→ WORK REQUIRED: Quote exactly, and only, the lines from the one with "することで分けて探すことができます。" through the end of the listing.

→ EXERCISE DATA:
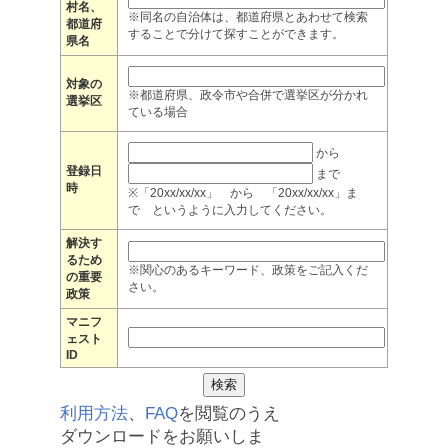
村名、
※同名の自治体は、都道府県とあわせて検索
都道府
することで分けて探すことができます。
県名
対象の
※都道府県、政令市や合併で選挙区が分かれ
選挙区
ている場合
から
登録日
まで
時
※「20xx/xx/xx」 から 「20xx/xx/xx」ま
で というように入力してください。
解決す
るため
※関心のあるキーワード、政策をご記入くだ
の重要
さい。
政策
マニフ
ェスト
ID
利用方法
、
FAQ
を閲覧のうえ
ダウンロードをお願いしま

→ FINAL ANSWER:
することで分けて探すことができます。
県名
対象の
※都道府県、政令市や合併で選挙区が分かれ
選挙区
ている場合
から
登録日
まで
時
※「20xx/xx/xx」 から 「20xx/xx/xx」ま
で というように入力してください。
解決す
るため
※関心のあるキーワード、政策をご記入くだ
の重要
さい。
政策
マニフ
ェスト
ID
利用方法
、
FAQ
を閲覧のうえ
ダウンロードをお願いしま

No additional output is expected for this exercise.